GPCR Dose–Response Assays

The response in fluorescence readout to increasing doses of a synthetic peptide ligand was measured in strain ySB138 or ySB139 transformed with one of the OSRp plasmids under investigation [plasmids pSB47–pSB49 and pSB66–pSB70 (Supplementary Table 5)]. Three individual transformants were picked for each promoter and used as biological replicates to allow triplicate measurements for Figure A–H, Figure A, Supplementary Figure 4A–H, and Supplementary Figure 5. The three transformants for each construct were assayed in 96-well microtiter plates using a total volume of 200 μL and cultured at 30 °C and 800 rpm. Cells were seeded at an OD630 of approximately 0.3 in SC medium without histidine (selective component). Red fluorescence (excitation at 588 nm, emission at 620 nm) and culture turbidity (OD630) was measured after 8 h using a SynergyMx plate reader (BioTek), and the optical density was corrected as described above. Dose responses were measured at different concentrations (11 5-fold dilutions in H2O starting at 40 μM peptide; H2O was used as the no peptide control; for data in Figure A, 11 5-fold dilutions starting at 100 μM peptide were measured) of the appropriate synthetic peptide ligand.

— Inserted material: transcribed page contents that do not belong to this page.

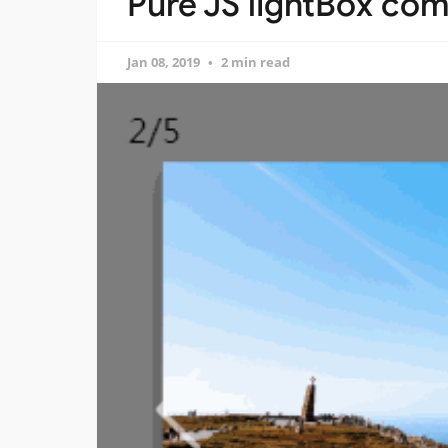
Pure JS lightBox com
Jan 08, 2019
2 min read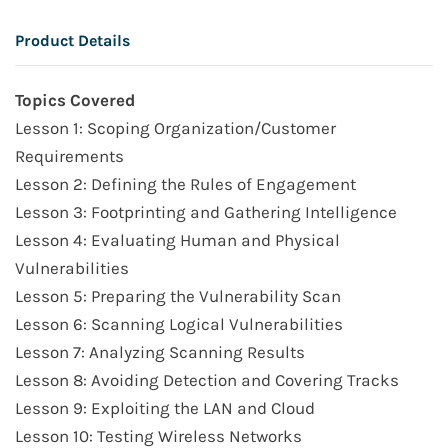
Product Details
Topics Covered
Lesson 1: Scoping Organization/Customer
Requirements
Lesson 2: Defining the Rules of Engagement
Lesson 3: Footprinting and Gathering Intelligence
Lesson 4: Evaluating Human and Physical
Vulnerabilities
Lesson 5: Preparing the Vulnerability Scan
Lesson 6: Scanning Logical Vulnerabilities
Lesson 7: Analyzing Scanning Results
Lesson 8: Avoiding Detection and Covering Tracks
Lesson 9: Exploiting the LAN and Cloud
Lesson 10: Testing Wireless Networks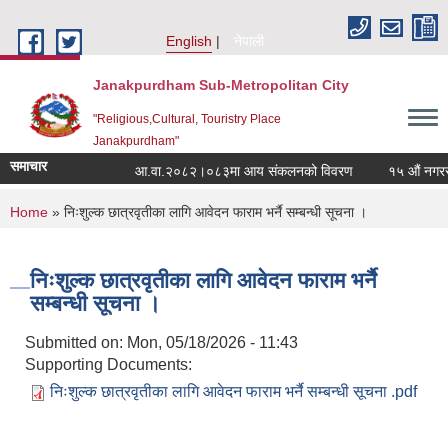
Skip to main content
English
नेपाली
Janakpurdham Sub-Metropolitan City
"Religious,Cultural, Touristry Place
Janakpurdham"
समाचार
आ.वा.२०८२।०८३मा आय संकलनको विवरण
१५ औं नगरसभाम
You are here
Home
» निःशुल्क छात्रवृतीका लागि आवेदन फाराम भर्नै सम्बन्धी सूचना ।
निःशुल्क छात्रवृतीका लागि आवेदन फाराम भर्नै
सम्बन्धी सूचना ।
Submitted on:
Mon, 05/18/2026 - 11:43
Supporting Documents:
निःशुल्क छात्रवृतीका लागि आवेदन फाराम भर्नै सम्बन्धी सूचना .pdf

All fluorescence values were normalized by the true OD630 and plotted against the log(10)-converted peptide concentrations. Data were fit to a four-parameter nonlinear regression model using Prism (GraphPad).

Growth Assays

The growth of strains under investigation was measured in 96-well plates using a total culture volume of 200 μL, and the cells were cultured at 30 °C in the SynergyMx plate reader (high rate of orbital shaking). To perform triplicate measurements, the CRISPR-engineered and sequence-verified strains ySB265, ySB267, ySB284, and ySB285 were streaked on agar plates to isolate single colonies. Three colonies were picked and used as replicates in Figure and Supplementary Figures 7–9. The three isolates for each strain were individually cultured overnight. The next day, cells were seeded at an OD630 of approximately 0.08 in SC medium and culture turbidity (OD630) was recorded every 20 min for 20 h. Growth rates were extracted from the linear range of the Y = ln(Y)-converted graphs using linear regression. In the case of peptide-dependent growth, cells were cultured in the presence of different peptide concentrations (11 5-fold dilutions in H2O starting at 40 μM peptide; H2O was used as the no peptide control). After growing for 20 h, cell cultures were normalized to the true OD630 of 4 and diluted 1:50 in fresh medium.